The boundary values are [latex] x=5 [/latex] and [latex] x=-1 [/latex]. This divides the number line into three distinct intervals. We test a number inside each interval in the original inequality (you could also test it in the inequality solved for 0):

Test [latex] -2 [/latex] from the left interval:  [latex] (-2)^2 \leq 4(-2)+5 [/latex], or [latex] 4 \leq -3 [/latex] which is FALSE.

Test [latex] 0 [/latex] from the middle interval:  [latex] (0)^2 \leq 4(0)+5 [/latex], or [latex] 0 \leq 5 [/latex] which is TRUE.

Test [latex] 6 [/latex] from the right interval:  [latex] (6)^2 \leq 4(6)+5 [/latex], or [latex] 36 \leq 29 [/latex] which is FALSE.

Thus the solution is the interval [latex] [-1, 5] [/latex], including the boundary points because equality is allowed in this inequality.

You may have noticed a pattern of the intervals alternating between true and false. Though this is a keen observation, the next example will prove this is not always the case!

EXAMPLE

Solve the inequality [latex]2x^2+8x+8 > 0[/latex].

Show Solution

Begin by solving for boundary values using the related equation:

[latex]\begin{align}2x^2+8x+8 &= 0\\ 2(x^2+4x+4) &= 0\\ 2(x+2)(x+2) &= 0\\ x+2 &= 0\\ x&=-2\end{align}[/latex]

There is only one boundary value of [latex] x=-2 [/latex] this time because the polynomial to factor was a perfect square trinomial. Our number line has only two intervals to test with one boundary value separating them.

Test [latex] -3 [/latex] from the left interval:  [latex] 2(-3)^2 + 8(-3) + 8 > 0 [/latex], or [latex] 2 > 0 [/latex] which is TRUE.

Test [latex] 0 [/latex] from the right interval:  [latex] 2(0)^2 + 8(0) + 8 > 0 [/latex], or [latex] 8 > 0 [/latex] which is TRUE.

Both intervals consist of solutions this time! The only number which is NOT a solution is the boundary value of [latex] x=-2 [/latex] since the inequality was strict. Thus the solution set is [latex] (-\infty, -2) \cup (-2, \infty) [/latex].

The boundary value and test point method for solving quadratic inequalities will be more generally useful for you in future math courses, where you may solve polynomial or rational inequalities.

Summary

A quadratic inequality can be solved by two different methods. First make sure [latex] 0 [/latex] is on one side of the inequality.

One method is to graph the corresponding parabola and determine for which [latex] x [/latex]-values the parabola is above or below the [latex] x [/latex]-axis.

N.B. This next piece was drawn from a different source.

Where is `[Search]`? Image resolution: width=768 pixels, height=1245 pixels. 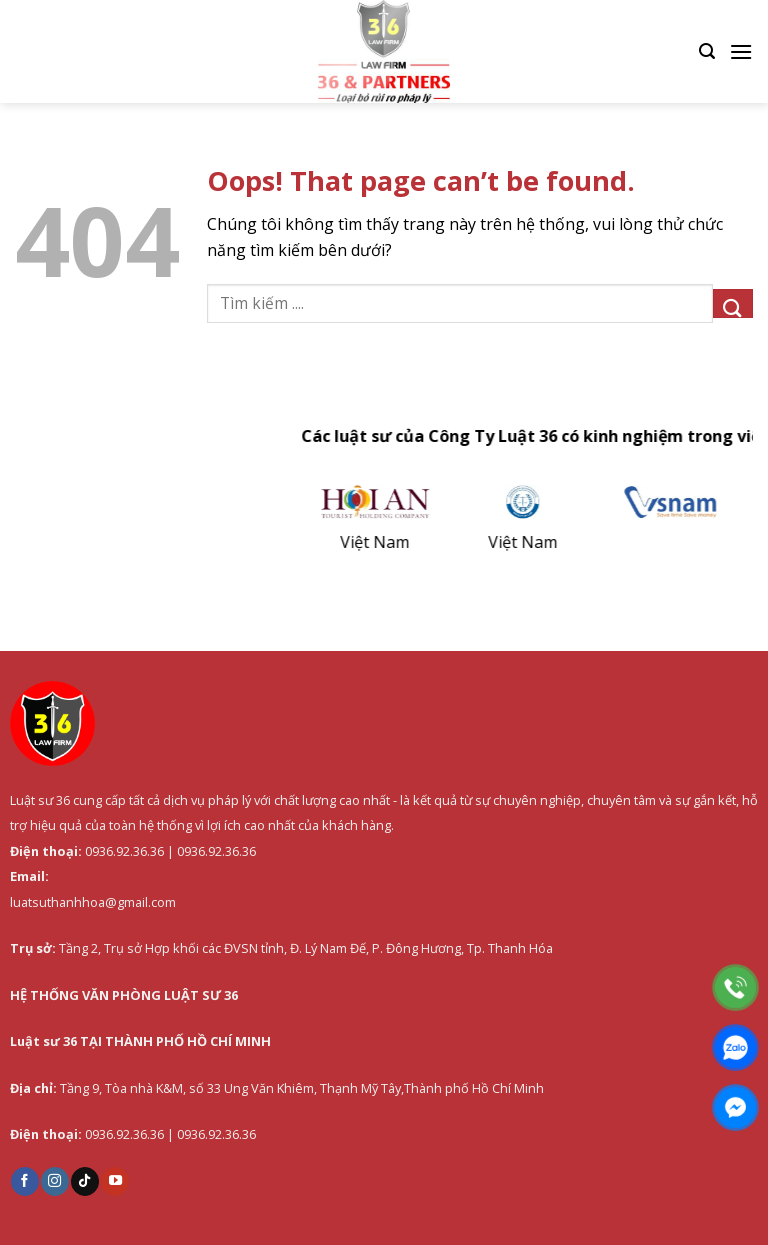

The other method is to find the endpoints of the solution intervals, called boundary values, by turning the inequality into an equation and solving. Separate the number line into intervals using the boundary values. We can test each resulting interval using a test point to determine whether that interval is in the solution set or not.